MI Darul Ulum Tuban Juara Pertama Kompetisi Robotik Madrasah Nasional

Tim dari MI Darul Ulum, Widang, Tuban (kiri) bersama juara kedua dan ketiga Kompetisi Robotik Madrasah. (Foto: NU Online/Khoiriyah)
Tim dari MI Darul Ulum, Widang, Tuban (kiri) bersama juara kedua dan ketiga Kompetisi Robotik Madrasah. (Foto: NU Online/Khoiriyah), MI Darul Ulum Tuban Juara Pertama Kompetisi Robotik Madrasah Nasional
Tim dari MI Darul Ulum, Widang, Tuban (kiri) bersama juara kedua dan ketiga Kompetisi Robotik Madrasah. (Foto: NU Online/Khoiriyah), MI Darul Ulum Tuban Juara Pertama Kompetisi Robotik Madrasah Nasional
Surabaya, NU Online
Prestasi membanggakan diraih kontingen dari Madrasah Ibtidaiyah (MI) Darul Ulum, Widang, Tuban, Jawa Timur.
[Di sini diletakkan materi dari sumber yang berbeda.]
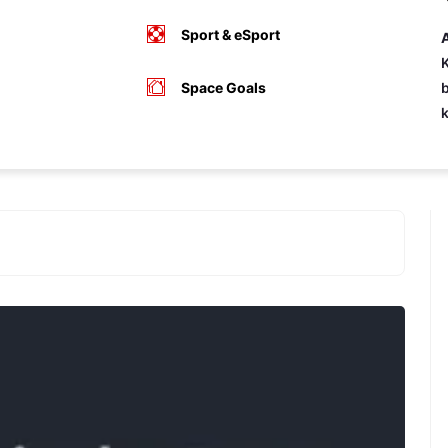
Sport & eSport
A
K
Space Goals
b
Mereka meraih juara pertama pada ajang Kompetisi Robotik Madrasah 2019 se-Indonesia yang berlangsung di Grand City  Mall Surabaya Sabtu hingga Ahad (16-17/11).
 
Rancang bangun robot pendeteksi kebakaran hutan dan pemadam api otomatis mengantarkan Muhammad Ni Am Salim dan Neischa Anis Zakiyah kelas 5 MI Darul Ulum menjadi juara pertama kategori Design and Construction Robots mengalahkan kontingen lain dari MI berbagai kota se-Indonesia tersebut.
 
Kepada media ini, Khoiriyah selaku Kepala MI Darul Ulum mengemukakan bahwa pada lomba tersebut diperlombakan mulai dari menemukan ide, merakit atau merancang, mengoperasikan hingga menemukan teknologi baru di bidang robotika dan otomasi. 
 
“Bahkan lomba dilanjut sampai pada cara mempresentasikan atau menyakinkan kepada orang lain bahwa robot yang dirancang memiliki manfaat bagi kehidupan manusia,” katanya, Ahad (17/11).
 
Hal yang sama dibenarkan Nur Cahyati. Bahwa menjadi juara dalam kompetisi tingkat nasional ini tidak semudah yang dibayangkan.
 
“Anak-anak berlatih hampir dua bulan, ditempa, diarahkan, uji coba dan mengulang latihan presentasi hampir setiap hari” jelas pembina robotik Midubot (Tim Robotik MI Darul Ulum Widang) tersebut.
 
Selanjutnya, Khoiriyah menjelaskan tidak pernah lepas tangan dalam mendukung prestasi anak didiknya, juga selalu mengikuti tahapan kompetisi robotik madrasah dengan antusias hingga pengumuman pemenang.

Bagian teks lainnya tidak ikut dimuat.